François Da Ros : Pour moi, ce qui ressort de tous les livres présentés (bien une vingtaine), c'est que les livres les plus sincères, les plus aboutis, ce sont les livres des personnes, je mets entre guillemets, moins lettrées que d'autres, de façon moins savante, avec moins de ruses dedans. On peut trouver, par contre, des choses intelligentes, très alléchantes mais calculée, c'est très grave. Cela nous poussent dans un camp…

Martine Rassineux : … un camp commercial. Quand tous les objets sont identiques, sur le même modèle, tu n'individualise même plus les livres, ils sont tous pareils, de tous formats, en triangle, en rond en ovale, jusqu'à la broche… Tu as l'impression que c'est le monoprix du livre…

François Da Ros : Si ces livres existent, ce n'est pas la faute des artistes ou des faiseurs de livres, mais ce sont les responsables de bibliothèques qui acceptent, qui sont responsables qu'aujourd'hui ce genre de livre se fait. C'est ça qui est grave. Pour moi, c'est incroyable, parce qu'un bibliothécaire a fait des études, il a une culture… Je pense qu'il y a vraiment, de la part des conservateurs, des responsables de bibliothèque, un manque d'intelligence et de culture : un livre, qu'on le veuille ou non, ce n'est pas comme une estampe. On peut penser qu'un livre est la maison d'une pensée. Ces maisons s'écroulent, elles ne peuvent pas être habitées par le texte. Peut importe la forme, mais ça doit tenir debout. Là ça ne tient pas debout.

Martine Rassineux : Je me souviens d'un livre pour lequel le courtier a sorti une feuille et a dit : " C'est au cas où vous voudriez lire le texte, mais ce n'est pas vraiment utile, il ne fait pas partie du livre, c'est en plus. " Tu sens un peu que les conservateurs doivent avoir la même attitude, cela les gêne, puis tous comptes faits, cela les amuse. Ils ont l'impression de pénétrer l'art contemporain. Beaucoup de gens mélangent des techniques. C'est très difficile de maîtriser plusieurs techniques. Faire un nouveau langage… c'est assez fascinant parce que cela donne des résultats plastiques très riches, inattendus…

François Da Ros : … c'est surtout fascinant pour la personne qui fait le livre et qui est étonnée qu'on lui achète. Ce qu'on fait aujourd'hui dans le livre, sans être méchant, c'est du livre pizza : tu jettes un tas de trucs, il y a une pâte au fond…

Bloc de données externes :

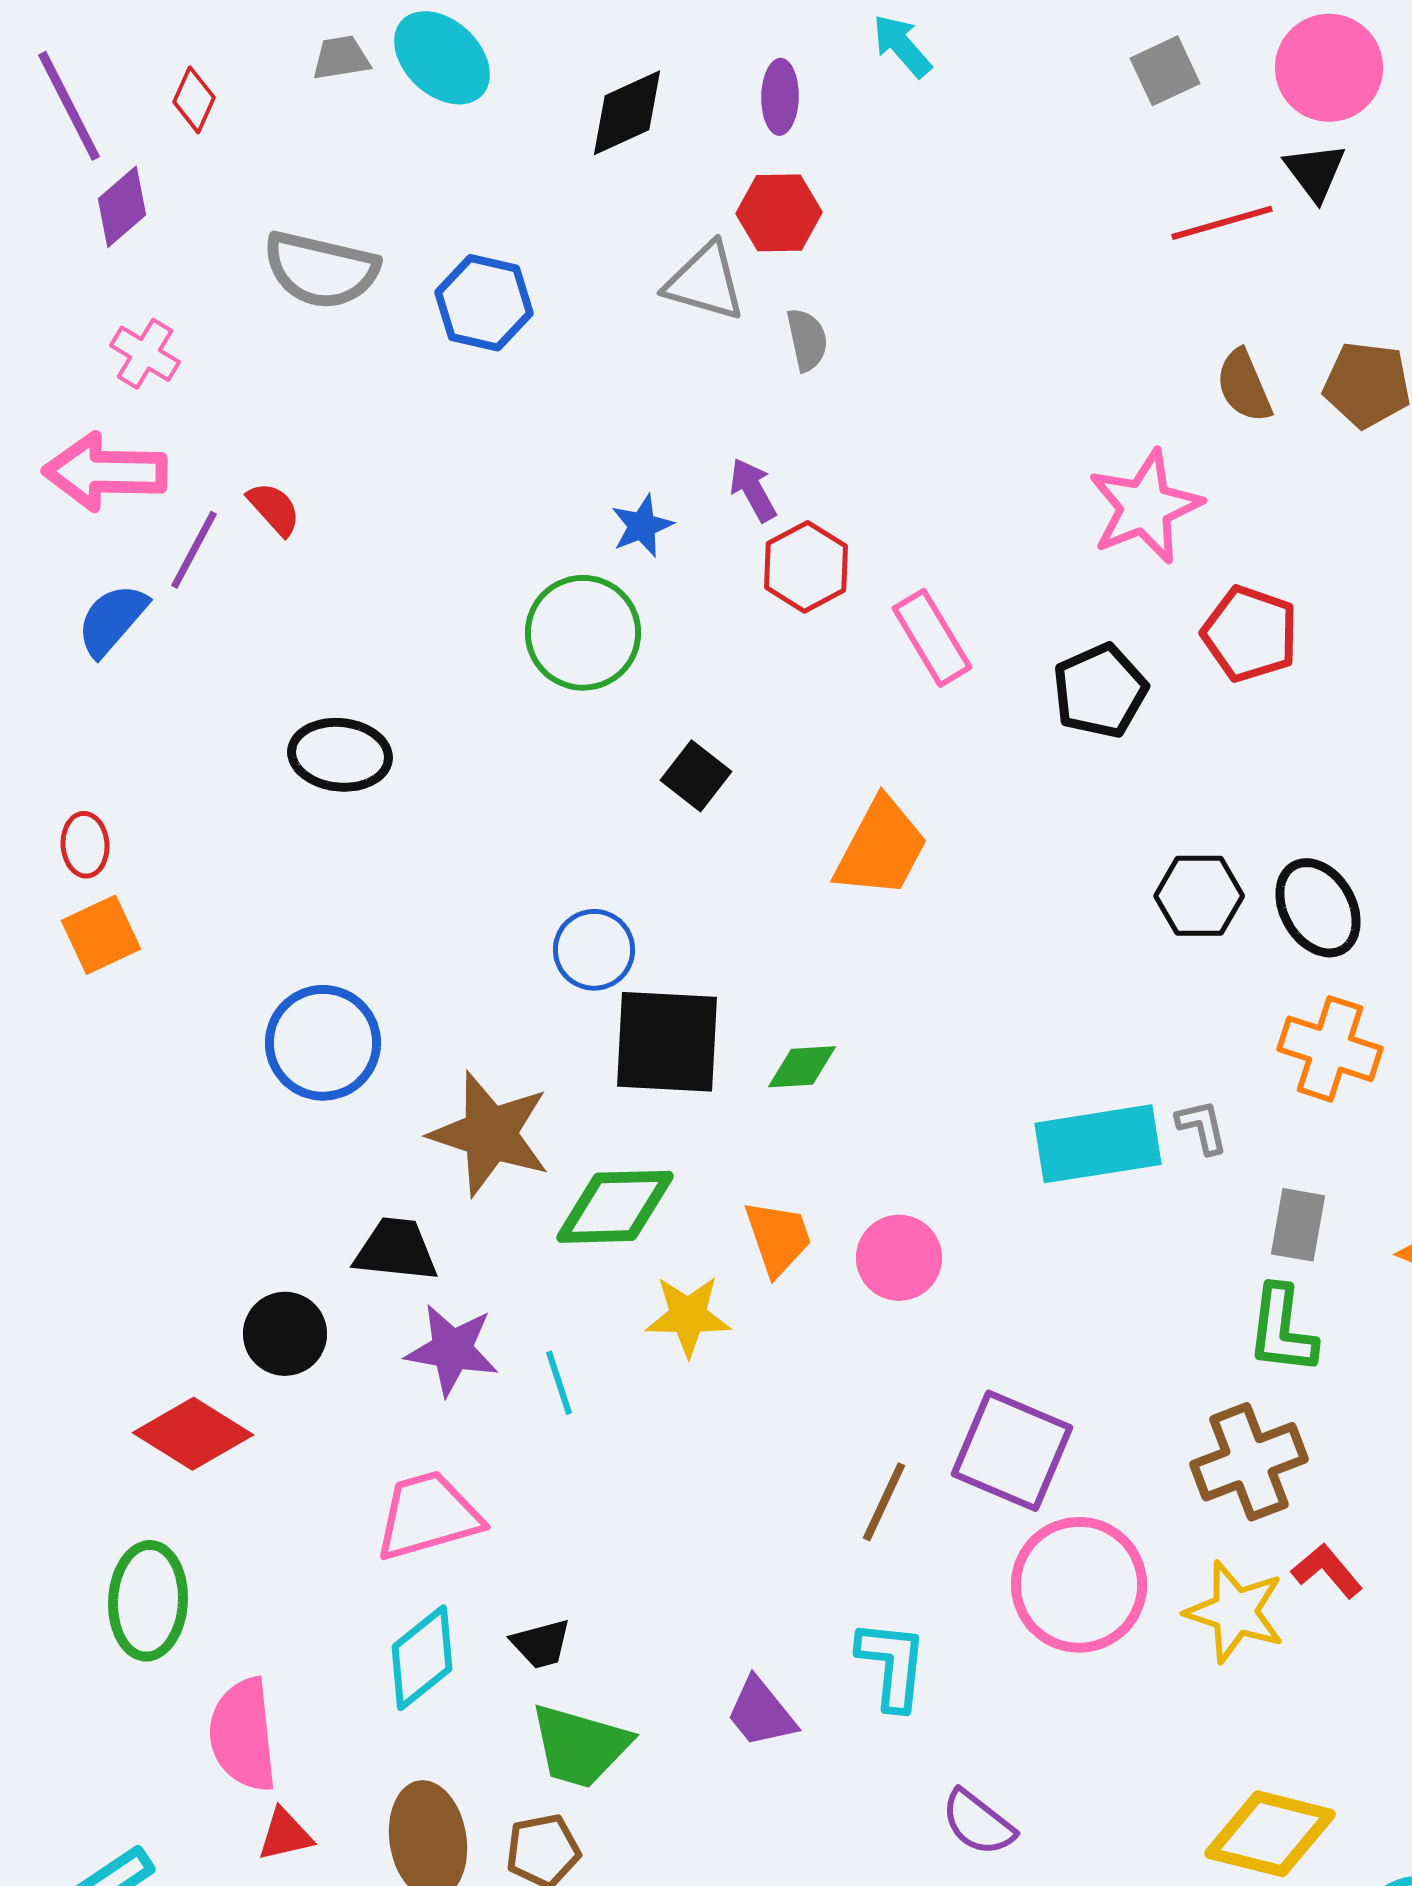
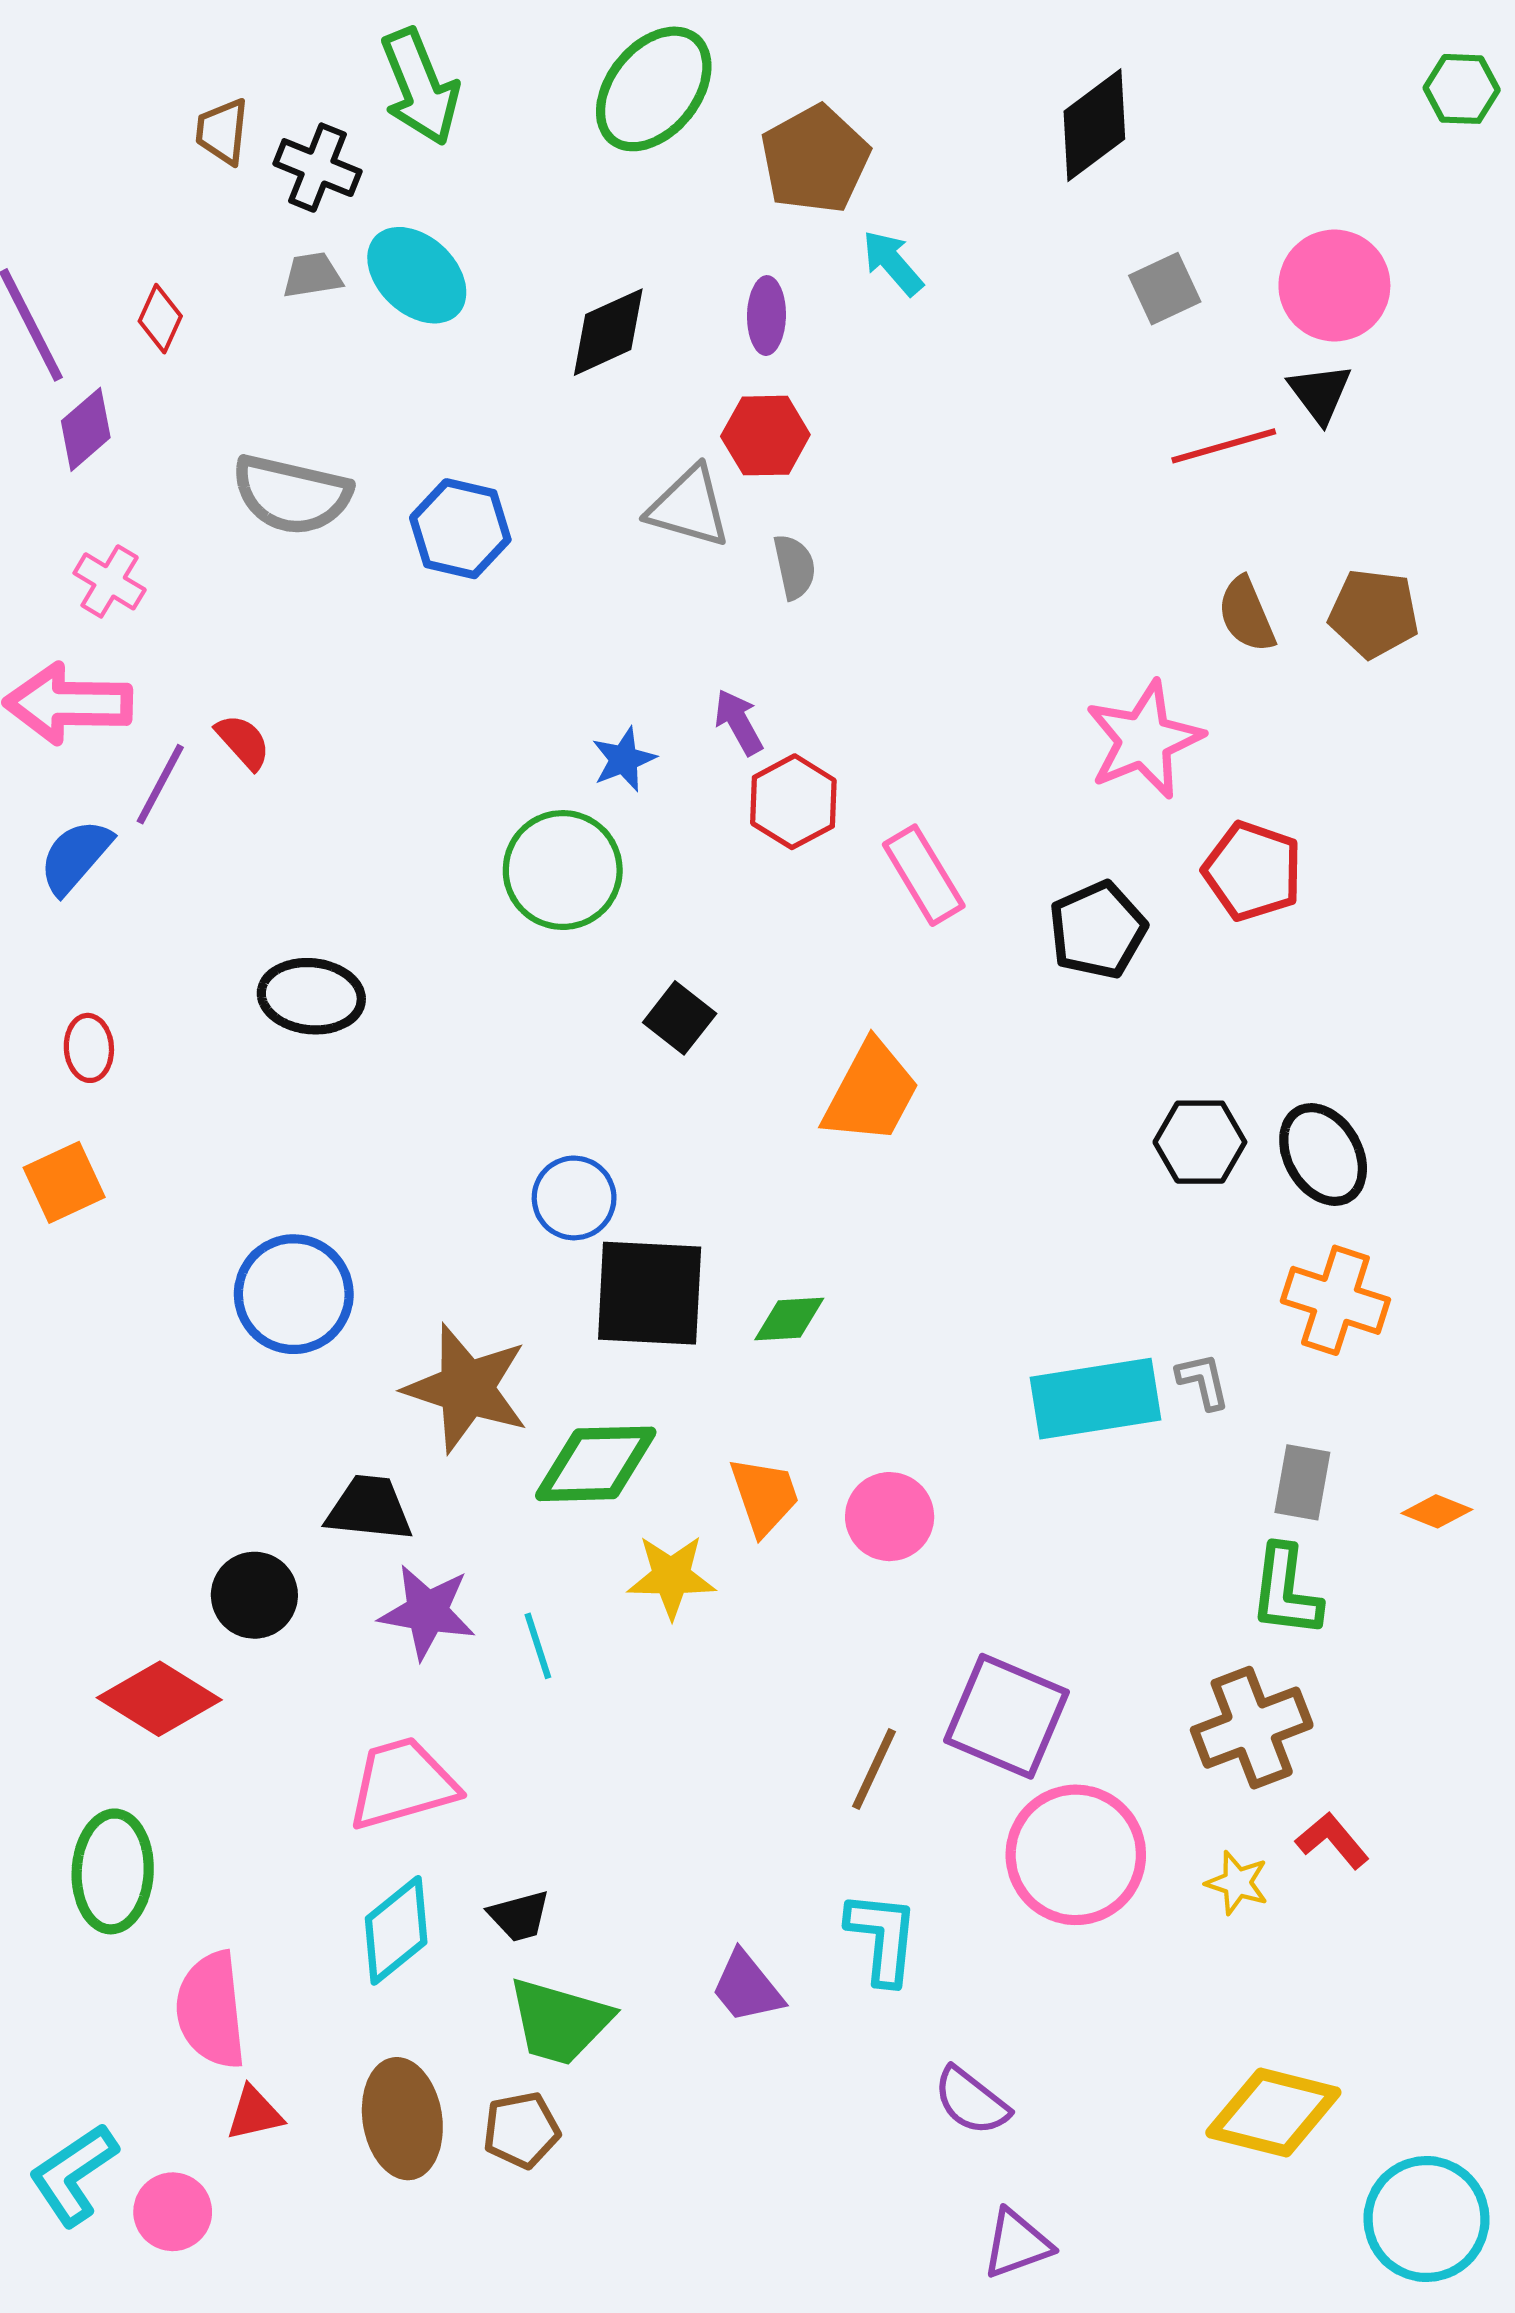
red ellipse: (85, 845) -> (89, 1048), moved
yellow star: (1235, 1612) -> (1237, 1883), size x0.6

Martine Rassineux : J'adore toutes ces démarches mais quand je vois les résultats qui sont montrés, je trouve cela navrant. Moi je suis intéressée pour chercher des matériaux nouveaux, matériaux industriels etc. sur lesquels on pourrait imprimer. Ce que j'aime en gravure c'est de chercher sur quoi tu peux imprimer en fonction de l'idée que tu as. Le principe étant de se dire qu'on peut imprimer sur n'importe quoi, mais il faut que l'encre tienne dessus.

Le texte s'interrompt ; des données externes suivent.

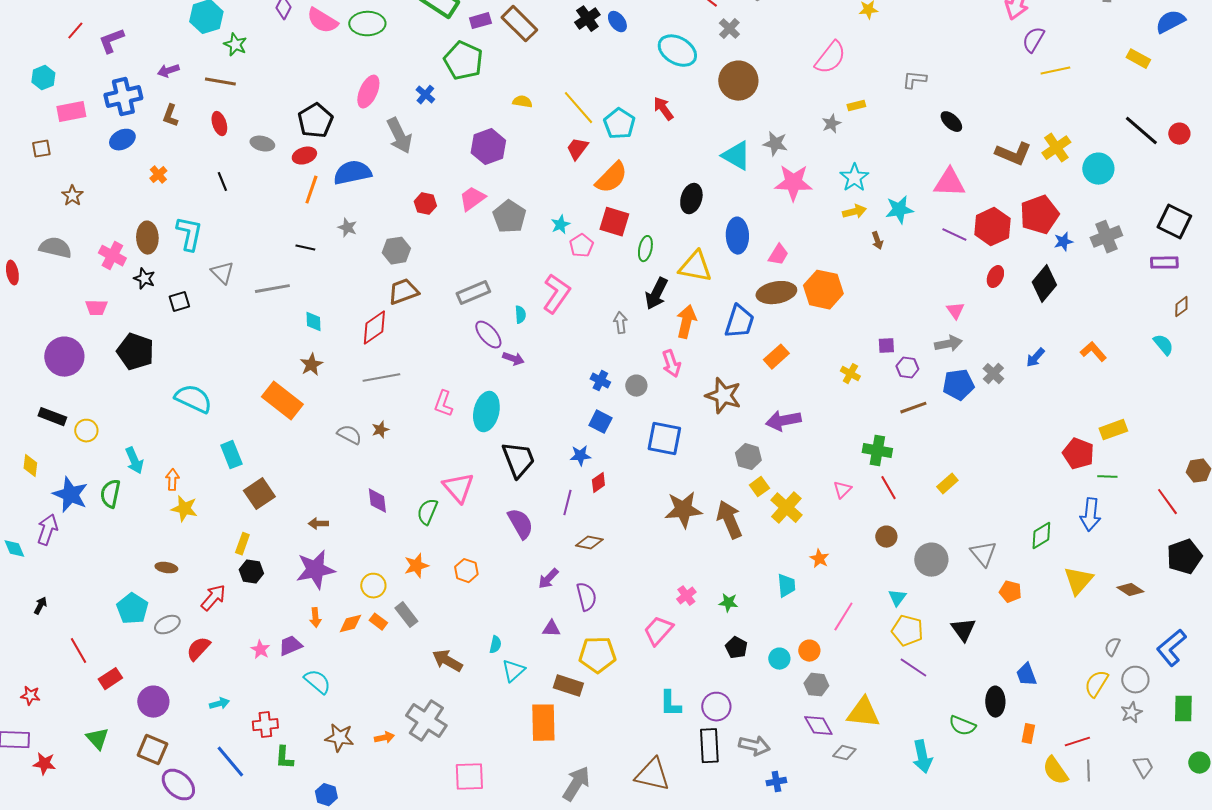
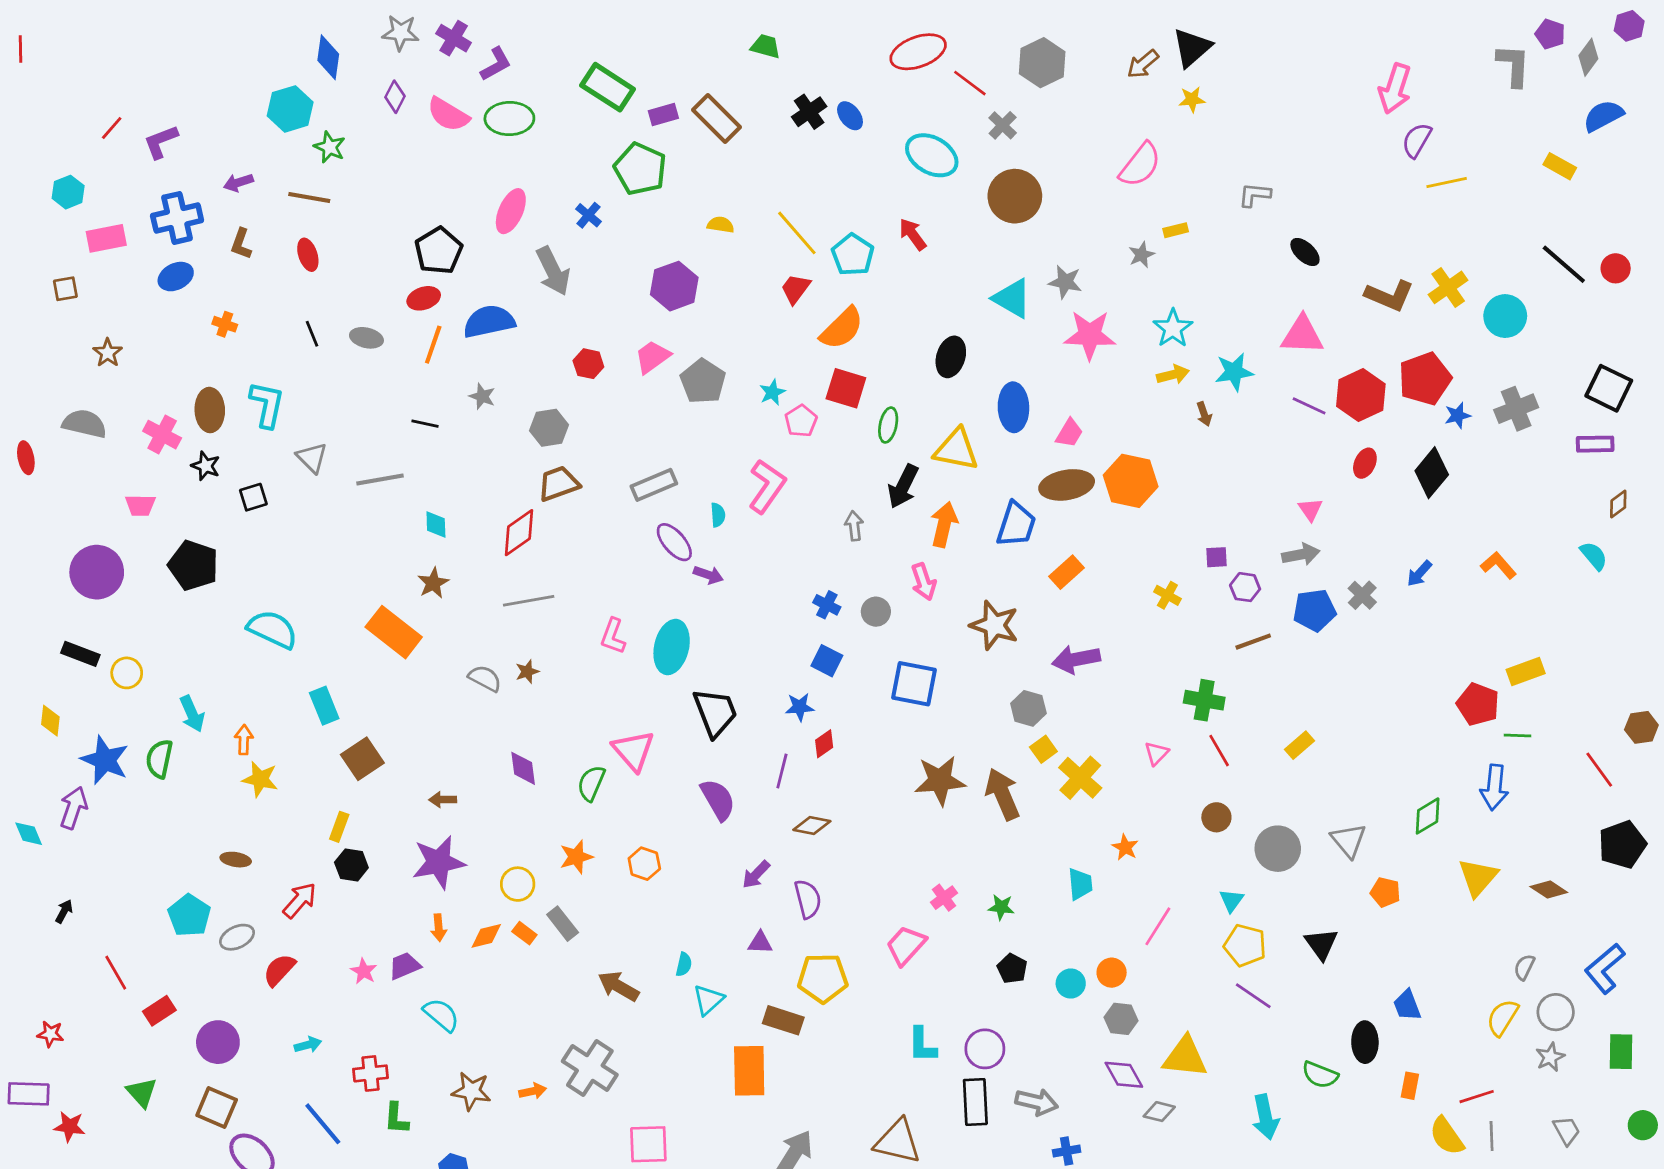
gray ellipse: (262, 144) -> (366, 338), moved
orange cross: (158, 175) -> (225, 324), turned -30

François Da Ros : Il est curieux de constater que le livre, entre guillemets, sans image, tient le coup : un mot doit se lire, il ne doit pas être effacé. Le texte reste le texte, même très industrialisé, le contenu n'est pas déformé. L'artiste ici efface, il rajoute, on ne reconnaît plus l'œuvre Là où il devrait y avoir de la création, des idées, c'est un vrai couscous, tout est mélangé, c'est le désordre, l'être humain est dans le désordre dans sa tête ; il mélange tout.

Martine Rassineux : Ces démarches de livre, sous des apparences créatives, sont en fait très tristes. C'est complètement théorisé. Tu sens la personne qui a établi un système : le pochoir, les images scannées-découpées… il n'y a pas de démarche, c'est une théorie matérielle.

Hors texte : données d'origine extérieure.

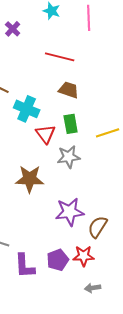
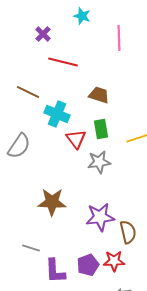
pink line: (89, 18) -> (119, 38), moved
red line: (60, 57) -> (63, 62), moved
brown star: (30, 179) -> (52, 202), moved
brown semicircle: (98, 227) -> (128, 232), turned 135

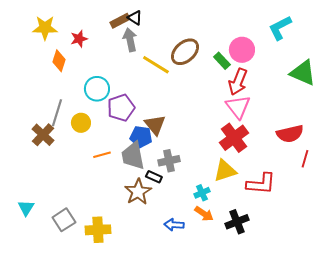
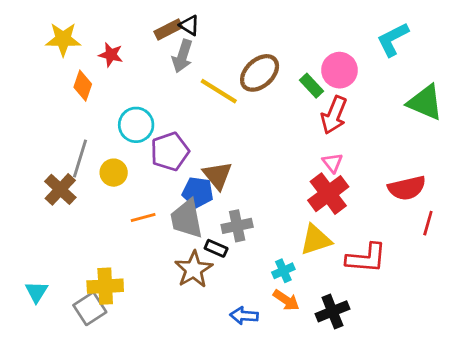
red star: (79, 39) -> (111, 55), turned 30
gray arrow: (130, 40) -> (182, 56), turned -150
pink triangle: (238, 107) -> (332, 163), moved, size x0.6
yellow cross: (98, 230) -> (105, 286), moved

François Da Ros : Pendant des siècles, l'être humain… enfin c'est comme ça que je le vois : l'art est une prière à la nature, pas au sens religieux : une incantation ; on était en prière avec l'univers. Et d'un seul coup, on bascule et aujourd'hui, les gens sont en prière avec eux-mêmes. Ils prient ce qu'il ont en dedans. Aucune référence avec l'univers avec lequel ils vivent. C'est ce détachement qui est extrêmement déroutant. Comment faire le lien ? Certains peuvent y arriver, et pour d'autres : c'est eux au centre. Et alors, là, s'il n'y a rien dedans… qu'est-ce qu'il reste ? Il y a du beau papier… A ce moment-là je demande au moins une technique. Là on ne peut plus parler d'art et de création, à mon sens.